[
https://issues.apache.org/jira/browse/ZOOKEEPER-1549?page=com.atlassian.jira.plugin.system.issuetabpanels:comment-tabpanel&focusedCommentId=13454682#comment-13454682
]
Jacky007 commented on ZOOKEEPER-1549:
-------------------------------------
Thanks for Falvio to comment. I agree with Falvio, deleting a snapshot is too
dangerous to be an optional. There should be another solution.
Step 1
74 is in A's transaction logs.
Step 2
A is the new leader, and it will execute the following code.
{noformat}
void lead() throws IOException, InterruptedException {
self.end_fle = System.currentTimeMillis();
LOG.info("LEADING - LEADER ELECTION TOOK - " +
(self.end_fle - self.start_fle));
self.start_fle = 0;
self.end_fle = 0;
zk.registerJMX(new LeaderBean(this, zk), self.jmxLocalPeerBean);
try {
self.tick = 0;
zk.loadData();
{noformat}
Then A will load its snapshot and committedlog.
{noformat}
public void loadData() throws IOException, InterruptedException {
setZxid(zkDb.loadDataBase());
// Clean up dead sessions
LinkedList<Long> deadSessions = new LinkedList<Long>();
for (Long session : zkDb.getSessions()) {
if (zkDb.getSessionWithTimeOuts().get(session) == null) {
deadSessions.add(session);
}
}
zkDb.setDataTreeInit(true);
for (long session : deadSessions) {
// XXX: Is lastProcessedZxid really the best thing to use?
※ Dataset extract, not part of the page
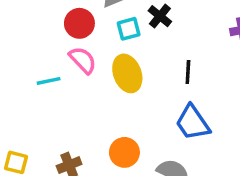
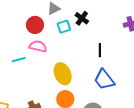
pink semicircle: (83, 60) -> (38, 46), turned -30
yellow ellipse: (127, 73) -> (63, 74), moved

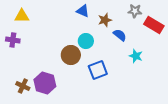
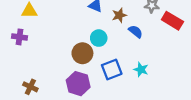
cyan star: (136, 56) -> (141, 69), moved
purple hexagon: (45, 83) -> (78, 84), moved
killSession(session, zkDb.getDataTreeLastProcessedZxid());
}
// Make a clean snapshot
takeSnapshot();
}
{noformat}
when A takeSnapshot(), 74 is in it(if A dies after that, B will never know it).
When A load database,
{noformat}
public void loadData() throws IOException, InterruptedException {
setZxid(zkDb.loadDataBase());
{noformat}
it will restore database from snapshots and transaction logs,
{noformat}
long zxid = snapLog.restore(dataTree,sessionsWithTimeouts,listener);
{noformat}
{noformat}
try {
processTransaction(hdr,dt,sessions, itr.getTxn());
} catch(KeeperException.NoNodeException e) {
throw new IOException("Failed to process transaction type: " +
hdr.getType() + " error: " + e.getMessage(), e);
}
listener.onTxnLoaded(hdr, itr.getTxn());
{noformat}
but 74 is in A's transaction logs.
> Data inconsistency when follower is receiving a DIFF with a dirty snapshot
> --------------------------------------------------------------------------
>
> Key: ZOOKEEPER-1549
> URL: https://issues.apache.org/jira/browse/ZOOKEEPER-1549
> Project: ZooKeeper
> Issue Type: Bug
> Components: quorum
> Affects Versions: 3.4.3
> Reporter: Jacky007
> Priority: Critical
>
> the trunc code (from ZOOKEEPER-1154?) cannot work correct if the snapshot is
> not correct.
> here is scenario(similar to 1154):
> Initial Condition
> 1. Lets say there are three nodes in the ensemble A,B,C with A being the
> leader
> 2. The current epoch is 7.
> 3. For simplicity of the example, lets say zxid is a two digit number,
> with epoch being the first digit.
> 4. The zxid is 73
> 5. All the nodes have seen the change 73 and have persistently logged it.
> Step 1
> Request with zxid 74 is issued. The leader A writes it to the log but there
> is a crash of the entire ensemble and B,C never write the change 74 to their
> log.
> Step 2
> A,B restart, A is elected as the new leader, and A will load data and take a
> clean snapshot(change 74 is in it), then send diff to B, but B died before
> sync with A. A died later.
> Step 3
> B,C restart, A is still down
> B,C form the quorum
> B is the new leader. Lets say B minCommitLog is 71 and maxCommitLog is 73
> epoch is now 8, zxid is 80
> Request with zxid 81 is successful. On B, minCommitLog is now 71,
> maxCommitLog is 81
> Step 4
> A starts up. It applies the change in request with zxid 74 to its in-memory
> data tree
> A contacts B to registerAsFollower and provides 74 as its ZxId
> Since 71<=74<=81, B decides to send A the diff.
> Problem:
> The problem with the above sequence is that after truncate the log, A will
> load the snapshot again which is not correct.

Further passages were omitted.